¿A quién están ahogando de verdad?

A los cabezas de cartel no. El ahogo cae sobre las salas de 200 a 800 personas, los clubes y programadores independientes que levantaron escenas locales una noche tras otra y que ya no logran cuadrar las cuentas. El relato que cuentan los bookers en 2026 es el mismo en todas partes: un caché que rondaba los 50.000 dólares hace unos años pide ahora 80.000 o más, antes de vuelos, hoteles y rider.
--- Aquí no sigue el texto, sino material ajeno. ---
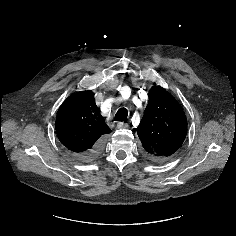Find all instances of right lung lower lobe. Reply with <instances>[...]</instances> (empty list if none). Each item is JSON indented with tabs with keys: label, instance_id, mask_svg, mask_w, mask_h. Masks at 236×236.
<instances>
[{
	"label": "right lung lower lobe",
	"instance_id": "98d812e1",
	"mask_svg": "<svg viewBox=\"0 0 236 236\" xmlns=\"http://www.w3.org/2000/svg\"><path fill=\"white\" fill-rule=\"evenodd\" d=\"M104 147L103 139H100L91 149L82 153H73V156L81 162H90L97 158Z\"/></svg>",
	"mask_w": 236,
	"mask_h": 236
}]
</instances>
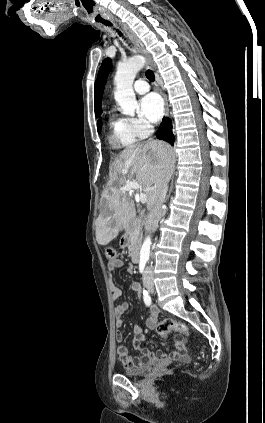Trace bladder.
Wrapping results in <instances>:
<instances>
[{
	"instance_id": "obj_1",
	"label": "bladder",
	"mask_w": 265,
	"mask_h": 423,
	"mask_svg": "<svg viewBox=\"0 0 265 423\" xmlns=\"http://www.w3.org/2000/svg\"><path fill=\"white\" fill-rule=\"evenodd\" d=\"M150 367V363H145L142 364L139 367H126L123 369V373L127 376H139L141 374H143L144 372H146Z\"/></svg>"
}]
</instances>
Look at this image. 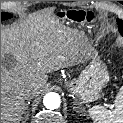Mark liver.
Listing matches in <instances>:
<instances>
[{
	"label": "liver",
	"mask_w": 123,
	"mask_h": 123,
	"mask_svg": "<svg viewBox=\"0 0 123 123\" xmlns=\"http://www.w3.org/2000/svg\"><path fill=\"white\" fill-rule=\"evenodd\" d=\"M83 45L52 11L1 28V123H20L26 114L24 90L38 96L48 73L81 60Z\"/></svg>",
	"instance_id": "6515ba94"
}]
</instances>
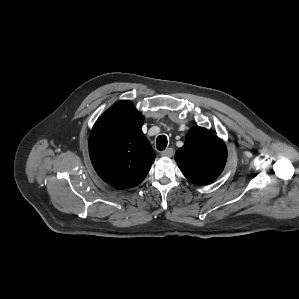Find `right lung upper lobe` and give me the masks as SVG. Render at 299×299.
Instances as JSON below:
<instances>
[{
  "mask_svg": "<svg viewBox=\"0 0 299 299\" xmlns=\"http://www.w3.org/2000/svg\"><path fill=\"white\" fill-rule=\"evenodd\" d=\"M144 118L130 101L116 103L96 121L89 138L94 169L109 185L125 189L141 183L155 152L141 127Z\"/></svg>",
  "mask_w": 299,
  "mask_h": 299,
  "instance_id": "1",
  "label": "right lung upper lobe"
}]
</instances>
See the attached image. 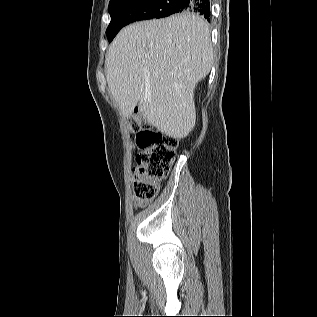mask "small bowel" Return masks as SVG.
<instances>
[{"instance_id":"1","label":"small bowel","mask_w":317,"mask_h":317,"mask_svg":"<svg viewBox=\"0 0 317 317\" xmlns=\"http://www.w3.org/2000/svg\"><path fill=\"white\" fill-rule=\"evenodd\" d=\"M133 203H134V207H136V208L140 207V206H142L144 204L143 201H139L136 198L133 199Z\"/></svg>"}]
</instances>
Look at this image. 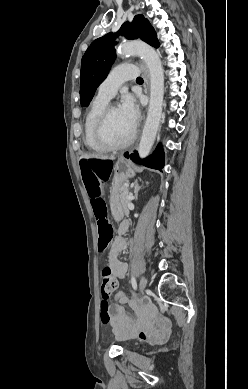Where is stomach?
Segmentation results:
<instances>
[{
    "label": "stomach",
    "mask_w": 248,
    "mask_h": 389,
    "mask_svg": "<svg viewBox=\"0 0 248 389\" xmlns=\"http://www.w3.org/2000/svg\"><path fill=\"white\" fill-rule=\"evenodd\" d=\"M113 170L114 178L113 185L111 186L110 205L113 219L123 220L124 211L121 209L120 192L117 189H120L123 183L128 182V180L135 175V170L132 164L123 158L118 159V161L113 164Z\"/></svg>",
    "instance_id": "obj_1"
}]
</instances>
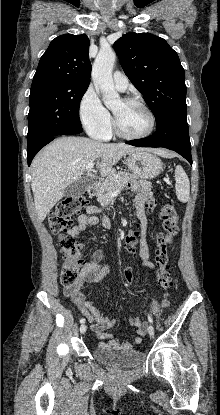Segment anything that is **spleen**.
I'll return each mask as SVG.
<instances>
[{
  "mask_svg": "<svg viewBox=\"0 0 220 415\" xmlns=\"http://www.w3.org/2000/svg\"><path fill=\"white\" fill-rule=\"evenodd\" d=\"M175 188L178 200L185 203L189 200L190 182L184 169L178 165L175 169Z\"/></svg>",
  "mask_w": 220,
  "mask_h": 415,
  "instance_id": "3e777b00",
  "label": "spleen"
}]
</instances>
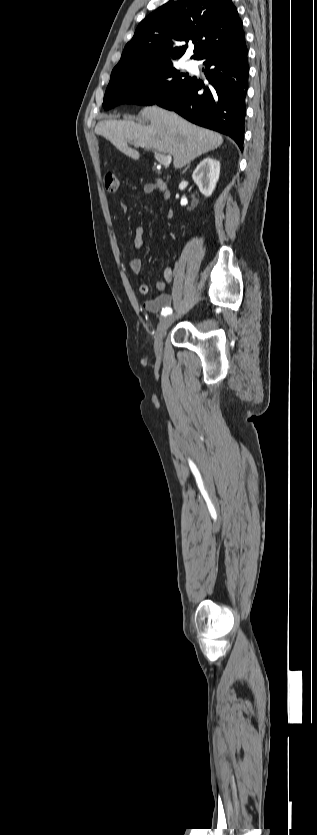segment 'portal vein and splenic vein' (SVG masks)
Returning <instances> with one entry per match:
<instances>
[{"instance_id": "obj_1", "label": "portal vein and splenic vein", "mask_w": 317, "mask_h": 835, "mask_svg": "<svg viewBox=\"0 0 317 835\" xmlns=\"http://www.w3.org/2000/svg\"><path fill=\"white\" fill-rule=\"evenodd\" d=\"M133 144H135V143L133 142ZM155 158H156V160H158L160 162V164H162L164 166H168L172 162L171 155H162L159 152H155Z\"/></svg>"}]
</instances>
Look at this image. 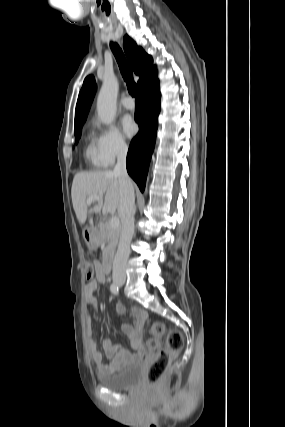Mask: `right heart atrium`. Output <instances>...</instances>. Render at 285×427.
<instances>
[{
	"mask_svg": "<svg viewBox=\"0 0 285 427\" xmlns=\"http://www.w3.org/2000/svg\"><path fill=\"white\" fill-rule=\"evenodd\" d=\"M97 134L94 139L98 153L106 166L112 165L119 157L126 155L129 146L115 125H95Z\"/></svg>",
	"mask_w": 285,
	"mask_h": 427,
	"instance_id": "1",
	"label": "right heart atrium"
}]
</instances>
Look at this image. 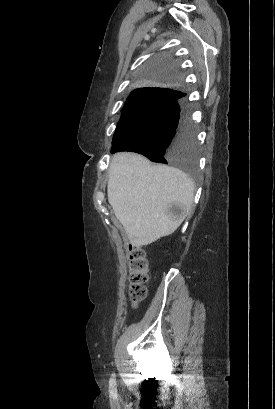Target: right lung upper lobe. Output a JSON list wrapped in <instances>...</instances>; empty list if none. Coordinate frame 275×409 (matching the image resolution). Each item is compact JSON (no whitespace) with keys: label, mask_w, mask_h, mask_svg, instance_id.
Here are the masks:
<instances>
[{"label":"right lung upper lobe","mask_w":275,"mask_h":409,"mask_svg":"<svg viewBox=\"0 0 275 409\" xmlns=\"http://www.w3.org/2000/svg\"><path fill=\"white\" fill-rule=\"evenodd\" d=\"M162 90H166V89H163V88L157 89V90H138V89H136V90H134L131 94H133V93H140V92L162 91Z\"/></svg>","instance_id":"right-lung-upper-lobe-1"}]
</instances>
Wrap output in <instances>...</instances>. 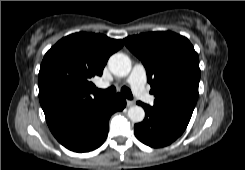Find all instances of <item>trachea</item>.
I'll list each match as a JSON object with an SVG mask.
<instances>
[{"label": "trachea", "mask_w": 245, "mask_h": 170, "mask_svg": "<svg viewBox=\"0 0 245 170\" xmlns=\"http://www.w3.org/2000/svg\"><path fill=\"white\" fill-rule=\"evenodd\" d=\"M96 90H97V92L104 94V95H112V94L116 93V88L114 86H111L105 90H103V89H96ZM121 92L127 99H130V100L133 99V95H132L131 90L129 88L124 86L121 88Z\"/></svg>", "instance_id": "1"}]
</instances>
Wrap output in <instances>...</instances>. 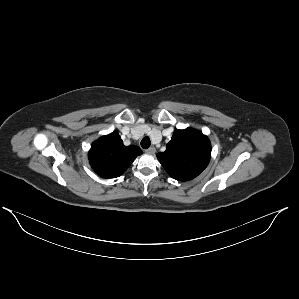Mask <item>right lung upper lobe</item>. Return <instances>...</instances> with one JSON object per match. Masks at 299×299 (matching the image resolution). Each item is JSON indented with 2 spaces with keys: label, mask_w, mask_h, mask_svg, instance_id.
I'll return each mask as SVG.
<instances>
[{
  "label": "right lung upper lobe",
  "mask_w": 299,
  "mask_h": 299,
  "mask_svg": "<svg viewBox=\"0 0 299 299\" xmlns=\"http://www.w3.org/2000/svg\"><path fill=\"white\" fill-rule=\"evenodd\" d=\"M141 154L142 150L138 146H125L119 134L112 132L92 144L88 158L99 176L115 178L122 175Z\"/></svg>",
  "instance_id": "obj_1"
}]
</instances>
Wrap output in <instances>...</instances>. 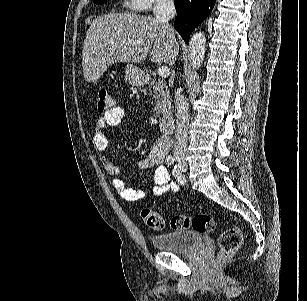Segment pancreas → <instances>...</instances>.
Instances as JSON below:
<instances>
[{
    "instance_id": "1",
    "label": "pancreas",
    "mask_w": 307,
    "mask_h": 301,
    "mask_svg": "<svg viewBox=\"0 0 307 301\" xmlns=\"http://www.w3.org/2000/svg\"><path fill=\"white\" fill-rule=\"evenodd\" d=\"M146 88L153 94L155 116H160L162 112H170L169 108H171L172 102L170 90L166 82H162V80H151Z\"/></svg>"
}]
</instances>
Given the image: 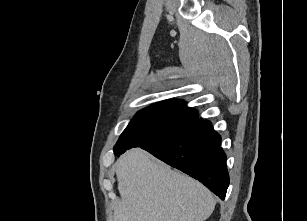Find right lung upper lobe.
Listing matches in <instances>:
<instances>
[{"instance_id": "obj_1", "label": "right lung upper lobe", "mask_w": 307, "mask_h": 221, "mask_svg": "<svg viewBox=\"0 0 307 221\" xmlns=\"http://www.w3.org/2000/svg\"><path fill=\"white\" fill-rule=\"evenodd\" d=\"M162 102H169V103H183V104H184V101H182V100H166V101H162Z\"/></svg>"}]
</instances>
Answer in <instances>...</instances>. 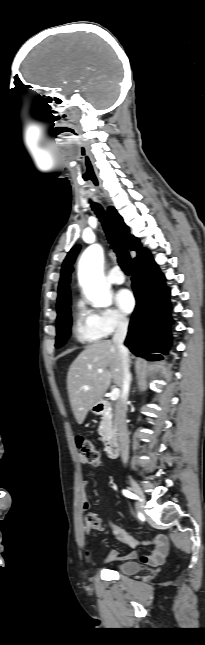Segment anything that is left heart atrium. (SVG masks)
Masks as SVG:
<instances>
[{
    "mask_svg": "<svg viewBox=\"0 0 205 645\" xmlns=\"http://www.w3.org/2000/svg\"><path fill=\"white\" fill-rule=\"evenodd\" d=\"M116 302L119 308L125 313H130L135 306L134 296L127 289H122L116 294Z\"/></svg>",
    "mask_w": 205,
    "mask_h": 645,
    "instance_id": "39dd6f15",
    "label": "left heart atrium"
}]
</instances>
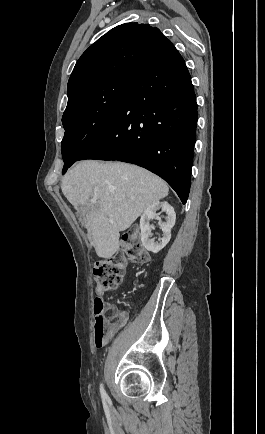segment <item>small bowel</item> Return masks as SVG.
<instances>
[{"label": "small bowel", "instance_id": "1", "mask_svg": "<svg viewBox=\"0 0 265 434\" xmlns=\"http://www.w3.org/2000/svg\"><path fill=\"white\" fill-rule=\"evenodd\" d=\"M109 308L115 309L113 306H109ZM117 313L119 315V325L112 327V334L114 332H116L118 329H120L122 326H124L126 324V322H127V316H126V314L124 312H118L117 311Z\"/></svg>", "mask_w": 265, "mask_h": 434}]
</instances>
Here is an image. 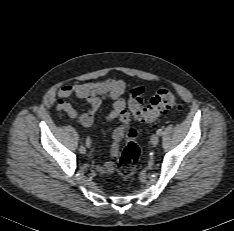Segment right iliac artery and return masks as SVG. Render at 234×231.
I'll list each match as a JSON object with an SVG mask.
<instances>
[{
  "instance_id": "right-iliac-artery-1",
  "label": "right iliac artery",
  "mask_w": 234,
  "mask_h": 231,
  "mask_svg": "<svg viewBox=\"0 0 234 231\" xmlns=\"http://www.w3.org/2000/svg\"><path fill=\"white\" fill-rule=\"evenodd\" d=\"M86 146L87 147L91 146V140L89 138L86 139Z\"/></svg>"
}]
</instances>
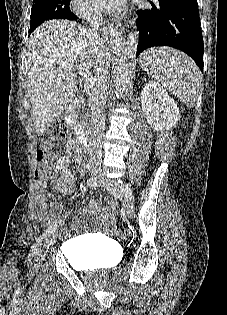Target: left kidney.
I'll return each instance as SVG.
<instances>
[{"label":"left kidney","mask_w":227,"mask_h":315,"mask_svg":"<svg viewBox=\"0 0 227 315\" xmlns=\"http://www.w3.org/2000/svg\"><path fill=\"white\" fill-rule=\"evenodd\" d=\"M141 106L147 122L154 130L162 131L176 125L180 112L175 101L155 81H148L141 92Z\"/></svg>","instance_id":"1"}]
</instances>
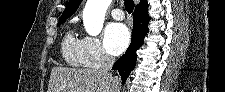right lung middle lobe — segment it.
Returning a JSON list of instances; mask_svg holds the SVG:
<instances>
[{"mask_svg":"<svg viewBox=\"0 0 225 92\" xmlns=\"http://www.w3.org/2000/svg\"><path fill=\"white\" fill-rule=\"evenodd\" d=\"M64 22H65V20H60L59 23H58V25H61Z\"/></svg>","mask_w":225,"mask_h":92,"instance_id":"right-lung-middle-lobe-1","label":"right lung middle lobe"}]
</instances>
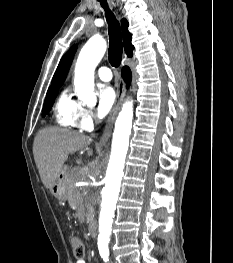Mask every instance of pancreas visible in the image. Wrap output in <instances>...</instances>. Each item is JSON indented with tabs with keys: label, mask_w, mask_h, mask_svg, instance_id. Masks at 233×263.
<instances>
[{
	"label": "pancreas",
	"mask_w": 233,
	"mask_h": 263,
	"mask_svg": "<svg viewBox=\"0 0 233 263\" xmlns=\"http://www.w3.org/2000/svg\"><path fill=\"white\" fill-rule=\"evenodd\" d=\"M79 180L80 179L78 177L72 178L71 176H69L68 183L70 188L68 190L67 199L70 206H75L76 208H84V207L87 208V210L89 211L87 222H89L91 216V208L86 203L83 193H81L82 188H77L73 186V183Z\"/></svg>",
	"instance_id": "cf45deb5"
}]
</instances>
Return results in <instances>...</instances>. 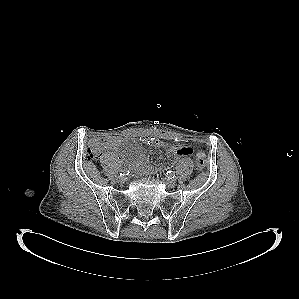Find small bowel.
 I'll use <instances>...</instances> for the list:
<instances>
[{
    "mask_svg": "<svg viewBox=\"0 0 299 299\" xmlns=\"http://www.w3.org/2000/svg\"><path fill=\"white\" fill-rule=\"evenodd\" d=\"M147 144L165 148L169 158H179L191 156L194 150L187 144L169 145L157 136L144 137ZM127 139H108L105 148L110 151L118 152L121 142H127ZM130 156L127 158L123 153H118V159L126 161L131 169L139 174L153 173L155 169L149 164L148 158L136 147H132L129 151Z\"/></svg>",
    "mask_w": 299,
    "mask_h": 299,
    "instance_id": "1",
    "label": "small bowel"
}]
</instances>
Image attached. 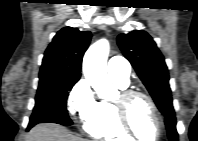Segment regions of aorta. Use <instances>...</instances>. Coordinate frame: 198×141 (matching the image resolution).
Wrapping results in <instances>:
<instances>
[{
    "label": "aorta",
    "mask_w": 198,
    "mask_h": 141,
    "mask_svg": "<svg viewBox=\"0 0 198 141\" xmlns=\"http://www.w3.org/2000/svg\"><path fill=\"white\" fill-rule=\"evenodd\" d=\"M110 51L109 41L100 39L92 44L83 58V73L98 97L112 100L116 89L107 75V58Z\"/></svg>",
    "instance_id": "762f6f07"
}]
</instances>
Para cubrirlo, un programador tiene que llenar la sala más allá de lo cómodo, subir el precio de la entrada y rezar para que nada salga mal, solo para no perder dinero en una única noche.

Los que caen primero son los más pequeños y menos protegidos: programadores nuevos, programadores sin colchón, programadores racializados sin reservas para absorber un viernes a medio llenar. Cada agente se queda con la puja más alta, así que las salas con los bolsillos más hondos conservan los nombres, y todos los demás se pelean por las fechas que nadie quería. Los clubes cierran a un ritmo que la escena no veía en una generación, y cada vez más operadores señalan el caché, y no el alquiler, como lo que finalmente los rompió.

¿Es el modelo del cabeza de cartel el problema real?

Es el argumento que gana terreno. La tesis, expuesta sin rodeos en la prensa del sector a lo largo de 2026, es que el modelo del gran nombre de gira no le deja a la sala nada que pueda conservar. Pagas una cifra de cinco dígitos, obtienes una noche, el público viene por el nombre y no por la sala, y cuando acaba el set el dinero se va al aeropuerto. No hay fidelidad ahí, ni identidad, ni retorno de la inversión más allá de un único recuento en la puerta.

Estás alquilando un público por una noche, y se lo alquilas a alguien que se lo venderá más caro a tu rival la semana que viene.

La alternativa que se impulsa es más vieja que el problema: los residentes. Un residente es local, así que no hay vuelos, ni hoteles, ni pulso por el rider, y el caché es una fracción de una tarifa de gira. Y lo más importante, un residente construye algo. Una sala con identidad musical propia, con un sonido en el que la gente confía un jueves cualquiera, no vive ni muere según el nombre que pueda pagar este mes. Trae las grandes fechas de vez en cuando, como un capricho, y deja que los residentes carguen con el resto.

Entonces, ¿de quién es la culpa?

Aquí la escena se parte, y sinceramente ambos bandos tienen razón. Uno apunta a la cima: un puñado de DJ, el famoso uno por ciento, exigen cachés que no guardan relación con lo que un club puede ganar, y sus agentes han pasado una década acostumbrando a los programadores a aceptar esas cifras como el precio del oficio. Las métricas de streaming y los presupuestos de festivales fijan el precio, y al circuito de clubes se le ordena seguir el ritmo.

El otro bando le da la vuelta al espejo. Nadie obliga a un programador a pujar, y mientras alguien, en algún lugar, siga alcanzando la cifra, la cifra se mantiene. Los agentes hacen su trabajo, que es conseguirle a su artista la mejor oferta de la mesa. Los cachés son altos porque los programadores, en conjunto, los siguen pagando. Las dos cosas son ciertas a la vez, y por eso precisamente la espiral ha sido tan difícil de romper.